We can simplify the expression using trigonometric identities.
First, we can use the double angle formula for sine to write sin(2x) = 2sin(x)cos(x).
Next, we can use the double angle formula for cosine to write cos(2x) = cos^2(x) - sin^2(x) = 1 - 2sin^2(x). Rearranging this equation gives 2sin^2(x) - 2cos^2(x) = -cos(2x) + 1.
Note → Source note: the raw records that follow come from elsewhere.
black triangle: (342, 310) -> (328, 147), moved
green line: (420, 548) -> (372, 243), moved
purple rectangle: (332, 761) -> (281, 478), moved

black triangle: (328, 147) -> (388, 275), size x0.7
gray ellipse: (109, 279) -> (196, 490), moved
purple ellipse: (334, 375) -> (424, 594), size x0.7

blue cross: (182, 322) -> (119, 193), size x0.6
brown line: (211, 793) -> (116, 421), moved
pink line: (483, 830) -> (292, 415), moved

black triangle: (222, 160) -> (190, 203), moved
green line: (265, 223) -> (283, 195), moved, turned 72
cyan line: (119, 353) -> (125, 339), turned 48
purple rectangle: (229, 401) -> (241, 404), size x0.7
Substituting these identities into the original expression gives:
tan(x-1) ( sin2x-2cos2x) = tan(x-1) [2sin(x)cos(x) - 2(1 - 2sin^2(x))]
= 2tan(x-1)sin(x)cos(x) - 2tan(x-1) + 4tan(x-1)sin^2(x)
We can use the identity tan(x) = sin(x)/cos(x) to simplify this expression further:
2tan(x-1)sin(x)cos(x) - 2tan(x-1) + 4tan(x-1)sin^2(x)
= 2sin(x)cos(x)/(cos(x-1)) - 2sin(x)/(cos(x-1)) + 4sin^2(x)/(cos(x-1))
Multiplying both sides of the equation by cos(x-1) gives:
2sin(x)cos(x) - 2sin(x) + 4sin^2(x)cos(x-1) = 2(1-2sin(x)cos(x))
Expanding the left-hand side of the equation gives:
2sin(x)cos(x) - 2sin(x) + 4sin^2(x)cos(x) - 4sin^2(x) = 2 - 4sin(x)cos(x)
Simplifying this equation gives:
4sin^2(x) - 2sin(x) - 2 = 0
This is a quadratic equation in sin(x), which can be solved using the quadratic formula.